Shiomi kept walking.

"Whether you choose to bear the sins of your path, or choose your path based on the sins you bear… That's up to you."

That was also the expectation he had for Sakura and Caren.

It was the answer he'd found after struggling to be a father.

"Besides," he added, "the moment the Lion King summoned you to this Singularity, she already gave you the right to choose."

Mordred remained halfway up the long staircase, while Shiomi alone continued the climb, heading back toward the royal palace at Camelot's center.

Just before stepping through the doors of the main hall, he looked back at Mordred from afar, then let out a helpless chuckle.

He had told himself not to act like a father or lecture her—but in the end, it felt like that's exactly what he had done.

...

When he returned to the council hall, the Lion King was no longer seated on the throne. Only the Knights of the Round Table remained, each now standing in a different spot from where they had knelt before.
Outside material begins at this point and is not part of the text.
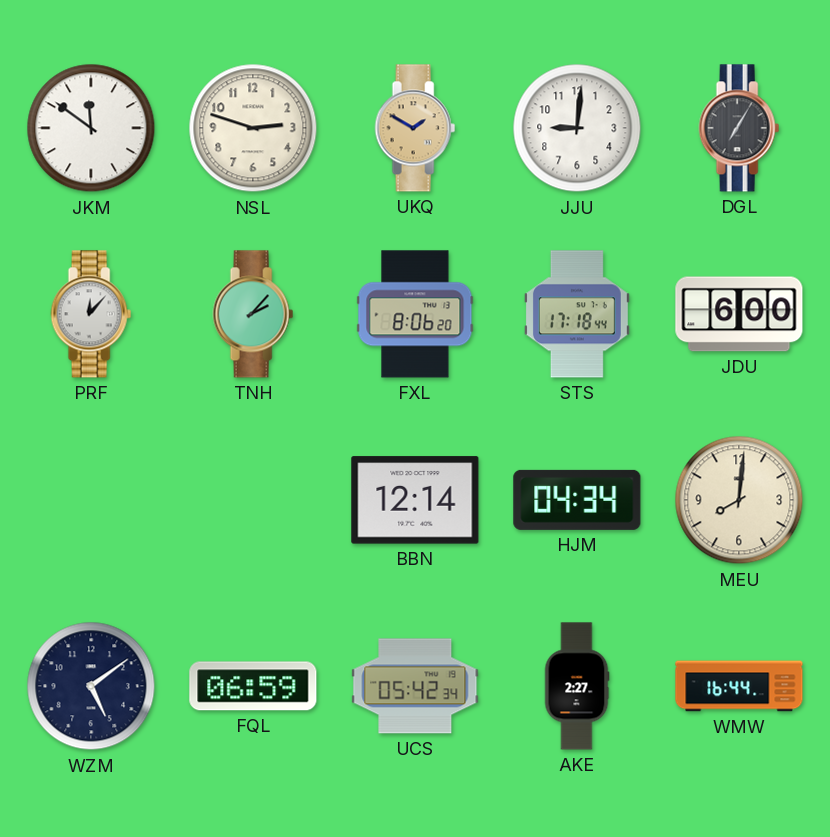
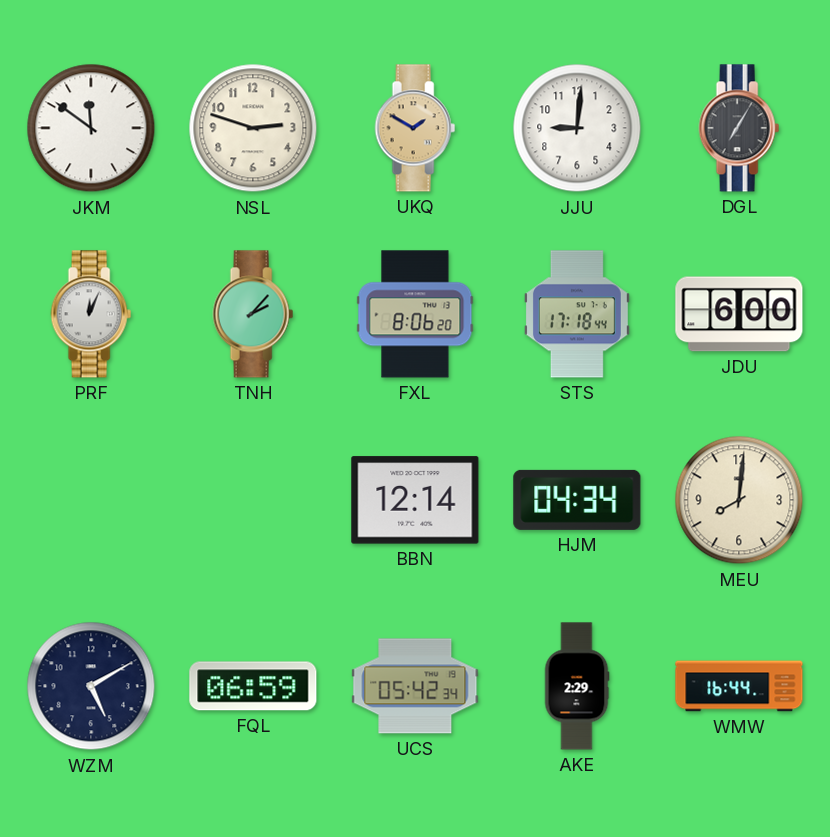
PRF: 12:07 -> 12:04
WZM: 5:09 -> 5:10
AKE: 2:27 -> 2:29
"Mordred's fine. If any of you suffer the same kind of injury next time, feel free to come to me for treatment," Shiomi said half-jokingly. "After all, I'm the Lion King's Master—well, her prisoner."

No one responded to the comment.

Only Agravain stepped forward and said solemnly, "Enough idle chatter. The King has returned to the inner palace. Go. Don't keep her waiting, Master of Chaldea."